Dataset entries
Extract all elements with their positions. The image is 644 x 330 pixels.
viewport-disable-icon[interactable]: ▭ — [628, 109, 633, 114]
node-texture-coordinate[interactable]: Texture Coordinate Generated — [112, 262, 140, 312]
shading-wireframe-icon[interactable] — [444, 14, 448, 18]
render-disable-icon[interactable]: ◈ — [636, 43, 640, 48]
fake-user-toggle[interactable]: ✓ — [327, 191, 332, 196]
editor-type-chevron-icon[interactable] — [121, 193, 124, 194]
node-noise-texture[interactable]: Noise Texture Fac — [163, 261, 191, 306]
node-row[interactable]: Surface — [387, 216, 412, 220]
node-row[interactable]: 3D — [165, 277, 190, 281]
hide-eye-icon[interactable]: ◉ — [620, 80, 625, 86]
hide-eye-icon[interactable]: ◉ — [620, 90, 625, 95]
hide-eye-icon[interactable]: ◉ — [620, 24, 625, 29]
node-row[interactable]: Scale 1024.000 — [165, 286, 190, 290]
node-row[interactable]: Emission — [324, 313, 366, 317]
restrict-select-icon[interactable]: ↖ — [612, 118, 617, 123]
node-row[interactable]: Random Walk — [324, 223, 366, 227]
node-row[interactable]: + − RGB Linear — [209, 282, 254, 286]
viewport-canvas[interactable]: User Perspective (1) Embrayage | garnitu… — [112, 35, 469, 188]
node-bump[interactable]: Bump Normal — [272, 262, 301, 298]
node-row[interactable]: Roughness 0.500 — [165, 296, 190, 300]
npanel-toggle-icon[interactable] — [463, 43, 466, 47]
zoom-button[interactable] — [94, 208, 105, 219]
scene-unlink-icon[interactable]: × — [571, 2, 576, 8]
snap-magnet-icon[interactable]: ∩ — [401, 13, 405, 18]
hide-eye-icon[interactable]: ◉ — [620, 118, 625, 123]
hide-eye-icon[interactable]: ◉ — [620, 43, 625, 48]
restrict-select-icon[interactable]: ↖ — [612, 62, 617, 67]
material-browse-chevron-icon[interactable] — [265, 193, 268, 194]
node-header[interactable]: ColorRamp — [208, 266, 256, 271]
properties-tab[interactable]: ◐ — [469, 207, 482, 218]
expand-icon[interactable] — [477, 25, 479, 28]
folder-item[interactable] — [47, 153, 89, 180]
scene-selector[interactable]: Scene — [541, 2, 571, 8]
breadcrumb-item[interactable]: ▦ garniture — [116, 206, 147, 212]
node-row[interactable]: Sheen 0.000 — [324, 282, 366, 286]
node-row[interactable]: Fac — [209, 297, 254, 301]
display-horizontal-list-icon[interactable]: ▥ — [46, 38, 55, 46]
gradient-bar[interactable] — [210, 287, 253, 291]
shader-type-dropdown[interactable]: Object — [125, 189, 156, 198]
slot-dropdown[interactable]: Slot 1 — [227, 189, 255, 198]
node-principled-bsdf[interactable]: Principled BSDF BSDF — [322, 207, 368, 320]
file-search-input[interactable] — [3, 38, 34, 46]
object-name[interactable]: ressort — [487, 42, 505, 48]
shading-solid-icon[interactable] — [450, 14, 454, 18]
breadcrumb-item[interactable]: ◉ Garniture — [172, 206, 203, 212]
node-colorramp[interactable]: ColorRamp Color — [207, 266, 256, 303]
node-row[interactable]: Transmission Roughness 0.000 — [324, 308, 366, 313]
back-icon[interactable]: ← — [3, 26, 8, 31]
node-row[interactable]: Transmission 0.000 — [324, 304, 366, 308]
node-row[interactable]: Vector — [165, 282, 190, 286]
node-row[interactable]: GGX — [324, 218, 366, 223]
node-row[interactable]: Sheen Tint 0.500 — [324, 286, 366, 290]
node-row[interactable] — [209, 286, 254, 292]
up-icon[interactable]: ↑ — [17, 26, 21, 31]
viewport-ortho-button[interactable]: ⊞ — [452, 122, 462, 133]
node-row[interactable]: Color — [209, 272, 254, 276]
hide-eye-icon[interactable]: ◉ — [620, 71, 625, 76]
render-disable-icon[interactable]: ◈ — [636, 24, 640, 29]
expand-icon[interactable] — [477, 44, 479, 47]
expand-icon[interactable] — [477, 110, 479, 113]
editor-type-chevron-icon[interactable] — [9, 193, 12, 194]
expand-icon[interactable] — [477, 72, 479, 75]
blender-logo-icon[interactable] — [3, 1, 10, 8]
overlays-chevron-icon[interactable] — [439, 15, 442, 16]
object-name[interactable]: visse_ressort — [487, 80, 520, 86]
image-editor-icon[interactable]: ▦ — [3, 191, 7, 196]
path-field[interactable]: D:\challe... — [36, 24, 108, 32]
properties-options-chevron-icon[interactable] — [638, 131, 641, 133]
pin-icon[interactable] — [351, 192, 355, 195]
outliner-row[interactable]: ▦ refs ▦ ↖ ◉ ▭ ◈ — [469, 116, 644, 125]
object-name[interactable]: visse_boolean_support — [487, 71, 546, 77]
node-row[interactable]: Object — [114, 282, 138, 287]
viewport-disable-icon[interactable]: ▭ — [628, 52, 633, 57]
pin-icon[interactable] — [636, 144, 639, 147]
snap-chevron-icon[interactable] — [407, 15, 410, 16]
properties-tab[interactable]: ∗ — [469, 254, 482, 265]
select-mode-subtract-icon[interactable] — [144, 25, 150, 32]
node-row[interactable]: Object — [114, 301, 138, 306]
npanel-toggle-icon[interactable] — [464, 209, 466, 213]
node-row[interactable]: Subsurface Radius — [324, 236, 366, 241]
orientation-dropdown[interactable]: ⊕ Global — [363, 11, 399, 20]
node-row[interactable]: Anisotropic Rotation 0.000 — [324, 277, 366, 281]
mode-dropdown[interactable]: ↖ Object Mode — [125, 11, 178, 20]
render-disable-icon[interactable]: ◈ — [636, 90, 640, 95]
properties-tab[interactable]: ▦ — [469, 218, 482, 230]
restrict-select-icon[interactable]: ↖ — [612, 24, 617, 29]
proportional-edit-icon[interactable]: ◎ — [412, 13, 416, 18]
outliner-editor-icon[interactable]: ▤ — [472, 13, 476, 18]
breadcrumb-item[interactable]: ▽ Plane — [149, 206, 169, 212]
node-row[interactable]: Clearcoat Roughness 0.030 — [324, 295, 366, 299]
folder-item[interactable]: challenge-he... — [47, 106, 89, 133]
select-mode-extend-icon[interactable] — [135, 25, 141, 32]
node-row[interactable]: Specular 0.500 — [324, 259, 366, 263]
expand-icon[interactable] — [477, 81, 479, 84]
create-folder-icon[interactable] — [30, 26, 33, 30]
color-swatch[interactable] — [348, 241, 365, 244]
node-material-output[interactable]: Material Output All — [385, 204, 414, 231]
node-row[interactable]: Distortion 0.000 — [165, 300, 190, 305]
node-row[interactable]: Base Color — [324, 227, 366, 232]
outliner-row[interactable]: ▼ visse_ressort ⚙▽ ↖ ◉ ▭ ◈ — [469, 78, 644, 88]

--

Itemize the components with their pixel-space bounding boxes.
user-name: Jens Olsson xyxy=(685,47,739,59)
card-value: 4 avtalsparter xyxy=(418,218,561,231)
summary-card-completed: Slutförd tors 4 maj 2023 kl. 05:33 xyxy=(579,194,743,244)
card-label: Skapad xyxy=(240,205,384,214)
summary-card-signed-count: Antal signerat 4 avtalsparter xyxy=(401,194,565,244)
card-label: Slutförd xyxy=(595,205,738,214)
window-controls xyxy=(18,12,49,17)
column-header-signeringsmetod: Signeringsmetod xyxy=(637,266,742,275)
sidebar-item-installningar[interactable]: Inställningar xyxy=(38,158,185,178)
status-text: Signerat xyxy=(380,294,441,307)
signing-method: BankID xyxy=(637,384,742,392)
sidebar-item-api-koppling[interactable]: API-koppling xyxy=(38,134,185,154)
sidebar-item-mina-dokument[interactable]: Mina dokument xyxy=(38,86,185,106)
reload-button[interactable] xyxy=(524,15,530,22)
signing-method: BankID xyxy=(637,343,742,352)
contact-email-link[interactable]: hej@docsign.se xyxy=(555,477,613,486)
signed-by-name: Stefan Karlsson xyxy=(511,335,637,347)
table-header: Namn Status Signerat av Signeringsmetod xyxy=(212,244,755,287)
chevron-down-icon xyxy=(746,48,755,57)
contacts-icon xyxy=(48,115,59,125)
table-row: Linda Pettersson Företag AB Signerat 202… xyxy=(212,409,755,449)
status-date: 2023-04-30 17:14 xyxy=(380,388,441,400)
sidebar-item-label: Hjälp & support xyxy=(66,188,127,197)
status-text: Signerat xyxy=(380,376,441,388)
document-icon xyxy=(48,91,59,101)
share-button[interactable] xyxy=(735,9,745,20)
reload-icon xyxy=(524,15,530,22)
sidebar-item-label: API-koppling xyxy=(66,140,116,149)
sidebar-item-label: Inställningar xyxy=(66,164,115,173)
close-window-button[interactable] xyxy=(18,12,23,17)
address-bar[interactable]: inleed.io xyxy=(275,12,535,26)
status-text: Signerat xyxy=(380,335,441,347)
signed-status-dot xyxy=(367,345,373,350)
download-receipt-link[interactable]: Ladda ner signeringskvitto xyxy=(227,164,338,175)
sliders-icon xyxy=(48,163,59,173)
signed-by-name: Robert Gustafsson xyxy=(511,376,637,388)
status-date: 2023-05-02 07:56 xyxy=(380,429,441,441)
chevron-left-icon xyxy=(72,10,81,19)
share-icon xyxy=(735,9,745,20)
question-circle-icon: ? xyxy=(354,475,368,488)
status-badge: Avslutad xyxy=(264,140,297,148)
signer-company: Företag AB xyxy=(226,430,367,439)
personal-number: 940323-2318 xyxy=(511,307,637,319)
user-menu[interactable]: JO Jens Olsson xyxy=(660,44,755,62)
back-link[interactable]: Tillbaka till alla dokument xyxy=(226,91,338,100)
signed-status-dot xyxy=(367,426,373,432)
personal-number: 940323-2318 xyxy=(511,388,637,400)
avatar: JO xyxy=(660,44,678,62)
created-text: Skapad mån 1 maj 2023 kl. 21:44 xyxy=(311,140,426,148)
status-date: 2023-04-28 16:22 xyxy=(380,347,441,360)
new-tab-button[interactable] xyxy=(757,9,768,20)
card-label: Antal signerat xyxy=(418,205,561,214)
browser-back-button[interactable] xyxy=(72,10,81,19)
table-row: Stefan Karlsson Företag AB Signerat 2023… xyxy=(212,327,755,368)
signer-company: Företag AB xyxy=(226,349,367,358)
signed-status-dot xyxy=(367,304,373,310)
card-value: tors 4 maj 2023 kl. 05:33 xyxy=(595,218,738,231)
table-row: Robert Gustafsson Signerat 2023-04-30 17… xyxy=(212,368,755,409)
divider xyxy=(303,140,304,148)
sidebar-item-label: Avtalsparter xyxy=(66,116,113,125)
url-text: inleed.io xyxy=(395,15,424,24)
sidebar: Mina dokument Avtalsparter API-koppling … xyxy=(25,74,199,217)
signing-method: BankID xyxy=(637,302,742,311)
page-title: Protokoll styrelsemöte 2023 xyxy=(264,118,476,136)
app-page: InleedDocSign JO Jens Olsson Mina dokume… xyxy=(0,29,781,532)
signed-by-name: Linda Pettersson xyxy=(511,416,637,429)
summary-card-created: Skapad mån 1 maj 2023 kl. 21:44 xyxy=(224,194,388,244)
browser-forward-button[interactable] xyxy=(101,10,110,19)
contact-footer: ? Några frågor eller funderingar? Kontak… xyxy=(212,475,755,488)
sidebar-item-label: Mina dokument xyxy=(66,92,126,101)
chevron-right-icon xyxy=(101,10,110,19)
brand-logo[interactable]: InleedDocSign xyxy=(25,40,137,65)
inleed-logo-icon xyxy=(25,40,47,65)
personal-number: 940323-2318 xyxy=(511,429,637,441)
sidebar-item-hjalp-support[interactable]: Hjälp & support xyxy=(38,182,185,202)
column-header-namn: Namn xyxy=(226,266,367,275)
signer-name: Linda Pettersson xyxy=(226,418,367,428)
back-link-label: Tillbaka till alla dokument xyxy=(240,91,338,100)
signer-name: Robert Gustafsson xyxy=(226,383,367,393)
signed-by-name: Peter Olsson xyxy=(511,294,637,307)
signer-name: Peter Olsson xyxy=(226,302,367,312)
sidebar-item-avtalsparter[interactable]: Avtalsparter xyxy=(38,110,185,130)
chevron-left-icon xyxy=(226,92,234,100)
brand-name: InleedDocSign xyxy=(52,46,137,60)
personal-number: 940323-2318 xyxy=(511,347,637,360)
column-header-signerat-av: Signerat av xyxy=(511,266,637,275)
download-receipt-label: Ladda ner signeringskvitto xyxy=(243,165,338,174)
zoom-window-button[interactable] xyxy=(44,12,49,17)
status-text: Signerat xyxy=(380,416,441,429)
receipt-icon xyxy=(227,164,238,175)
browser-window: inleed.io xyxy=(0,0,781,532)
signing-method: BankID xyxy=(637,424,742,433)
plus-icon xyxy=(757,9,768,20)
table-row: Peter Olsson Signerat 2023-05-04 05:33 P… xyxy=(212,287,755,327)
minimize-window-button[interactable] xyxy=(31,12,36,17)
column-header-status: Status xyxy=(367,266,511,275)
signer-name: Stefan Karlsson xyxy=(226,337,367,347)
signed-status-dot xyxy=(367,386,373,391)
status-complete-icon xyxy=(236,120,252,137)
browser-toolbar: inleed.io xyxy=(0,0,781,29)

### WORK REQUIRED
In the records above, count the lines holding the word "image"; give only that number.

### ANSWER SPACE
2